Récemment, je publiais le « Manifeste des 343 salauds », initié par le mensuel Causeur pour protester contre le projet de loi pénalisant les clients de prostituées.
On connaît les effets de ce manifeste dans les heures qui ont suivi sa publication : un tombereau d’insultes et de vociférations indignées tombant sur les auteurs du Manifeste et les signataires de la pétition « Touche pas à ma pute », coupables d’avoir commis le sacrilège de se référer au « Manifeste des 343 salopes ». « Outrage aux bonnes meufs », aurait conclu Philippe Muray.
A juste titre, Elisabeth Lévy, directrice de la publication, relève que personne ne semble s’être inquiété de l’intolérance fanatique de ces détracteurs et de leurs ligues de vertu aux propos sentencieux.

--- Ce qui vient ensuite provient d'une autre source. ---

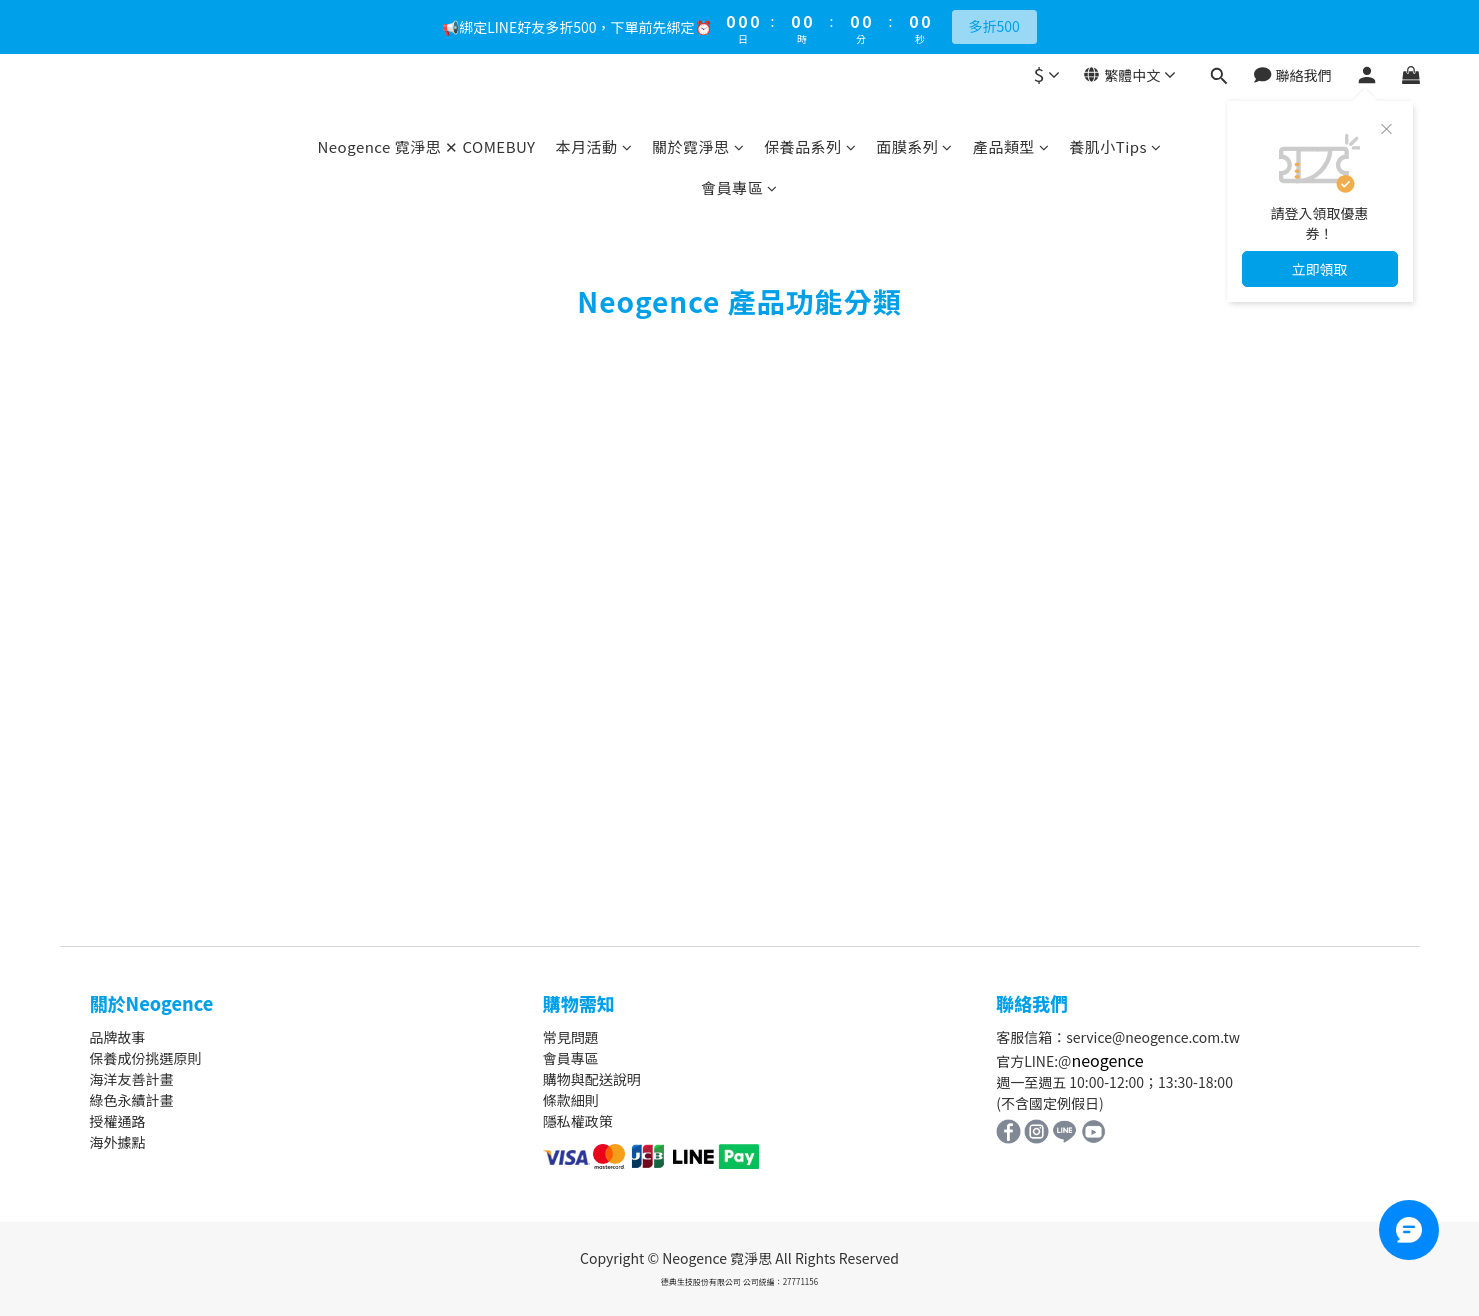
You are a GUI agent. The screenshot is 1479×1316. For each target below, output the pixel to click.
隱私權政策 (578, 1121)
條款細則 (571, 1100)
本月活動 (594, 146)
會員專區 (739, 187)
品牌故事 (118, 1037)
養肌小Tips (1115, 146)
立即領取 (1320, 269)
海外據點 (118, 1142)
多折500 (994, 26)
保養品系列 (810, 146)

C’est par un procédé voisin qu’il y a quelques mois, Charlie Hebdo était la cible d’une accusation du même ordre, le délit de blasphème, à propos des caricatures de Mahomet.

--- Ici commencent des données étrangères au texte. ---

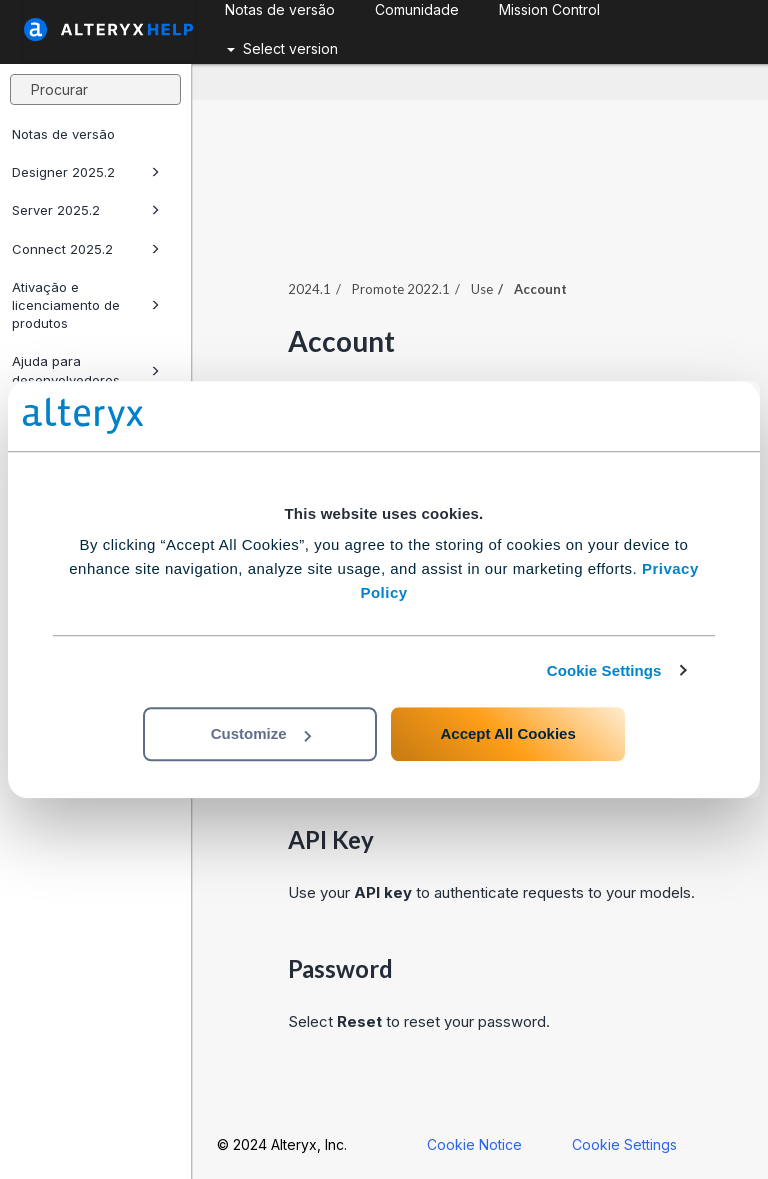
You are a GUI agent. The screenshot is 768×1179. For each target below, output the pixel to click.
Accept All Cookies (507, 733)
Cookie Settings (604, 670)
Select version (282, 48)
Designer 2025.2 (86, 172)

Et, last but not least, c’est Christiane Taubira, Ministre de la justice, qui cristallisant les haines, s’étonne, la semaine passée, qu’aucune « belle et haute voix ne se soit levée » pour dénoncer les attaques racistes qui lui étaient adressées… « Quel silence devant le racisme ordinaire », constate tristement Marie-Georges Buffet dans son interpellation à un Président de la République resté muet pendant de longs jours.
Ces événements font série. Ils fédèrent sous une commune bannière racistes et puritains rêvant d’un monde dans lequel régnerait le parti du Bien, où les différences seraient abolies et où l’extinction de l’altérité mettrait fin au désordre des dissidences.
Au premier rang de la dissidence se trouvent celles qui sont dites femmes et leur lien supposé privilégié au sexe. Putains, noires, voilées, elles sont l’objet de la polémique suscitée par Causeur, de la haine raciste, de l’intégrisme religieux de nombre de pays musulmans : ravalées, mises à mal comme symbole de ce qui se met en travers du discours de la norme, la norme mâle s’entend, ce qu’elles ont en propre, le féminin, n’y est pensé qu’à l’aune de ce qui vaut pour les hommes. Ces mêmes hommes qui, comme le journaliste et écrivain Dominique Simonnet (cf. Le Monde du 8 novembre), nous exhortent à ouvrir les yeux pour voir que, « au XXIe siècle la sexualité humaine n’est toujours pas civilisée » (sic !!).
Heureusement, en contrepoint de cette agitation, une bonne nouvelle est arrivée aujourd’hui : Marie Darrieussecq est la lauréate du prix Médicis pour Il faut beaucoup aimer les hommes. Soyons reconnaissant à ce que l’actualité a de contingent : elle fait se rencontrer des événements imprévisibles tributaires de circonstances fortuites. N’est-ce pas, précisément, ce qui caractérise la rencontre amoureuse, y compris celle qui se paye?